昨年行われたクオリファイで好成績を上げられなかった辻村は、今シーズン推薦による8試合にしか出場できない。そんな辻村が、最終日を首位と1打差の3位タイでスタートすると、6番ホールを終えた時点で単独首位に立っていた。
「首位になったのはボードを見て確認しました。この時点では良い緊張感をもってプレーできました」。初日から好スタートをきった辻村は、2日目を終えたとき、優勝したいという思いにかられた。それは、優勝すれば翌年のシード権の獲得に限りなく近づくということもあるが、むしろ翌週から1年間試合に出ることができるからだ。
宮里藍、横峯さくら組がホールアウトすると、多くのギャラリーが辻村のプレーを見ようと15番ホールに駆けつけた。周囲がざわつきだしたにもかかわらず、このホールでピンの上1メートルにつけ、バーディパットを見事に沈めた。この時点で2位と2打差。優勝者のプレーを撮影しようと多くのカメラマンも集結した。

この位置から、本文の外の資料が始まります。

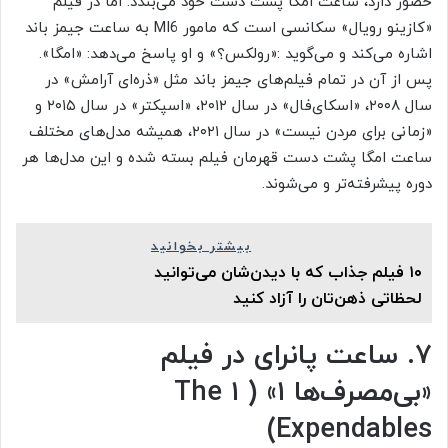
حضور دارد، ساعت امگا پشت دست خود می‌بندد. اما در فیلم
«کازینو رویال» سکانسی است که مامور MI6 به ساعت جیمز باند
اشاره می‌کند و می‌گوید :«رولکس؟» و او پاسخ می‌دهد: «امگا».
پس از آن در تمام فیلم‌های جیمز باند مثل «ذره‌ای آرامش» در
سال ۲۰۰۸، «اسکای‌فال» در سال ۲۰۱۲، «اسپکتر» در سال ۲۰۱۵ و
«زمانی برای مردن نیست» در سال ۲۰۲۱، همیشه مدل‌های مختلف
ساعت امگا پشت دست قهرمان فیلم بسته شده و این مدل‌ها هر
دوره پیشرفته‌تر و می‌شوند.
بیشتر بخوانید
۱۰ فیلم جذاب که با دیدن‌شان می‌توانید
لحظاتی ذهن‌تان را آزاد کنید
۷. ساعت پانرای در فیلم
«بی‌مصرف‌ها ۱» ( ۱ The
Expendables)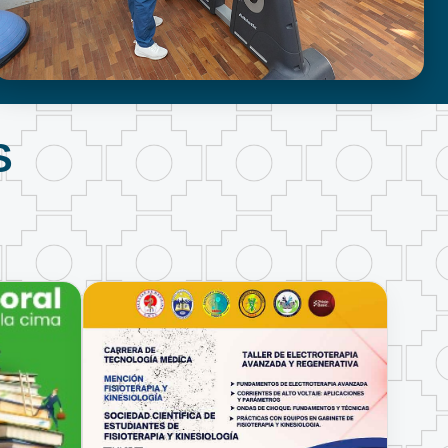
FISIOTERAPIA Y KINESIOLOGÍA
S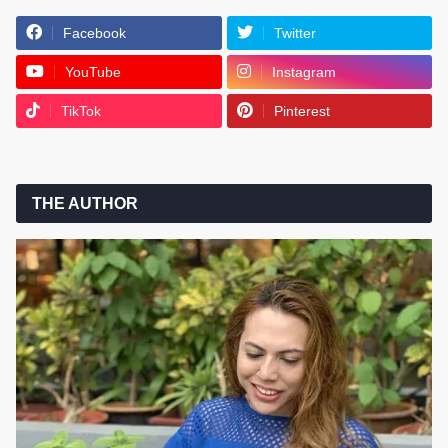
Facebook
Twitter
YouTube
Instagram
TikTok
Pinterest
THE AUTHOR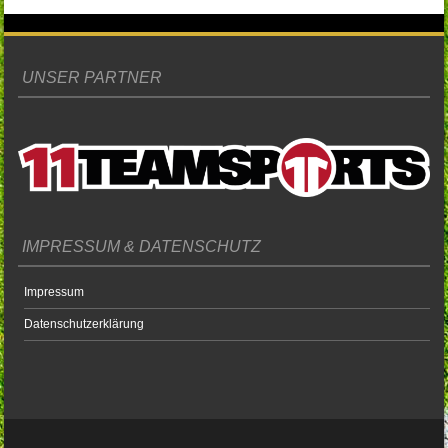
UNSER PARTNER
IMPRESSUM & DATENSCHUTZ
Impressum
Datenschutzerklärung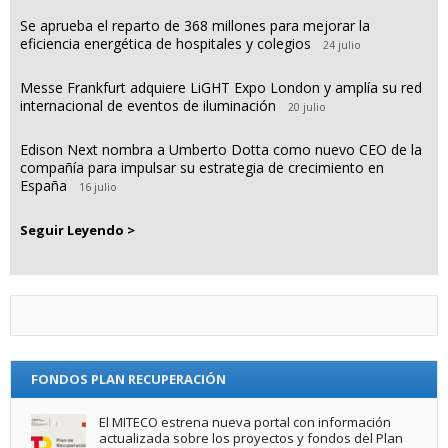
Se aprueba el reparto de 368 millones para mejorar la
eficiencia energética de hospitales y colegios
24 julio
Messe Frankfurt adquiere LiGHT Expo London y amplía su red
internacional de eventos de iluminación
20 julio
Edison Next nombra a Umberto Dotta como nuevo CEO de la
compañía para impulsar su estrategia de crecimiento en
España
16 julio
Seguir Leyendo >
FONDOS PLAN RECUPERACIÓN
El MITECO estrena nueva portal con información
actualizada sobre los proyectos y fondos del Plan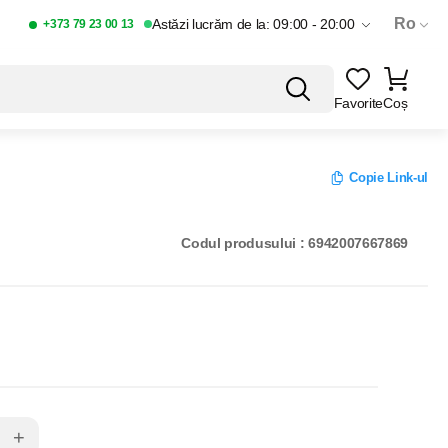
Ro
Astăzi lucrăm de la: 09:00 - 20:00
+373 79 23 00 13
Favorite
Coș
Copie Link-ul
Codul produsului : 6942007667869
+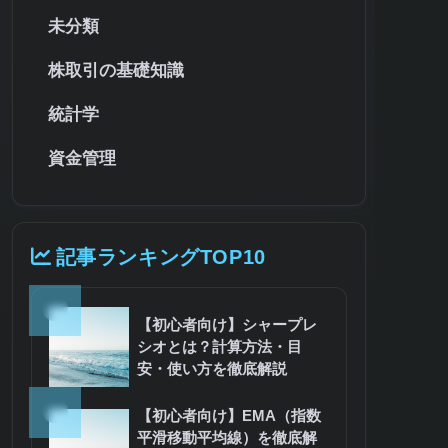
未分類
株取引の基礎知識
統計学
資金管理
記事ランキングTOP10
1
【初心者向け】シャープレ
シオとは？計算方法・目
安・使い方を徹底解説
2
【初心者向け】EMA（指数
平滑移動平均線）を徹底解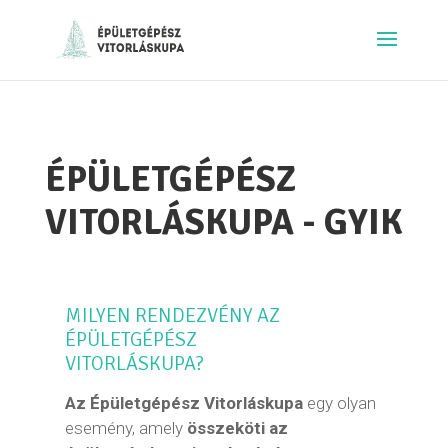
ÉPÜLETGÉPÉSZ
VITORLÁSKUPA - GYIK
MILYEN RENDEZVÉNY AZ
ÉPÜLETGÉPÉSZ
VITORLÁSKUPA?
Az Épületgépész Vitorláskupa
egy olyan
esemény, amely
összeköti az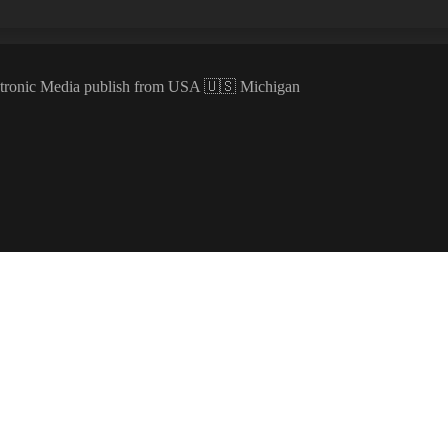
ectronic Media publish from USA 🇺🇸 Michigan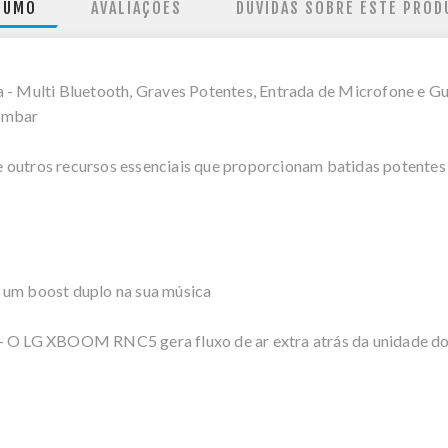
SUMO
AVALIAÇÕES
DÚVIDAS SOBRE ESTE PROD
Multi Bluetooth, Graves Potentes, Entrada de Microfone e Gu
bombar
outros recursos essenciais que proporcionam batidas potentes e 
 um boost duplo na sua música
- O LG XBOOM RNC5 gera fluxo de ar extra atrás da unidade do 
.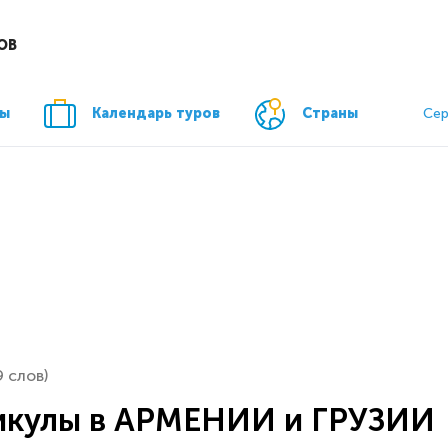
ОВ
ры
Календарь туров
Страны
Сер
9 слов)
икулы в АРМЕНИИ и ГРУЗИИ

16番パー3を1オンし、下からのラインを確実に2パットでパー。しかし、続く17番からドラマが始まった。強烈な左からの風を受けたティショットはフェアウェイ右サイドのギャラリーの中へ。続く2打目に選択したのはフェアウェイウッド。左足下がりの難しいライでダフってしまい、ボールは右サイドのカート道を下ってグリーン手前のラフへ。ミスショットが飛び出したが、その後のライは順目で周囲も開けていたため、スイングには問題ない。まだツキはある、はずだった。ピン手前3メートルのパーパットが決まらず、スコアを1つ落としてしまった。
「17番でのボギーが痛かったですね。今日は朝から緊張はしていましたが、あの17番で優勝へのプレッシャーを感じ出しました。プレーオフは手も動かなくなって、というか最後の2パットは手が震えていました」。最終18番パー5でバーディを奪えず、6アンダーでホールアウト。米山みどりとのプレーオフは、1ホール目で辻村が1メートルのパーパットを外し、自滅のような形で決着がついてしまった。
コースを出た辻村の目には大量の涙があふれ出ていた。「悔しいです。でも、この経験を活かしてがんばります」。この言葉の裏には、辻村がこのオフに行ってきたトレーニングが物語っている。今まで辻村に対するメディアやファンの目は、トーナメントの成績以外のところが多かった。しかし、自分の努力しだいで強くもなれると思ったこのオフ、今まで経験をしたことのないようなハードなトレーニングを積んできた。
今回、試合の一週間前から沖縄入りし、練習ラウンドを行う以外にも走りこみなどを行ってきた。その成果が、今週さっそく表れた。そして結果が自信を生み、選手を成長させる。辻村が所属する事務所の社長も言っていた。「今年の辻村は絶対に結果を残しますよ」。自信を持ってゴルフをしているからこそ、ショットはピンに寄り、パッティングが決まる。今日の苦い経験を次回に生かし、次こそは「優勝」という期待が持てそうだ。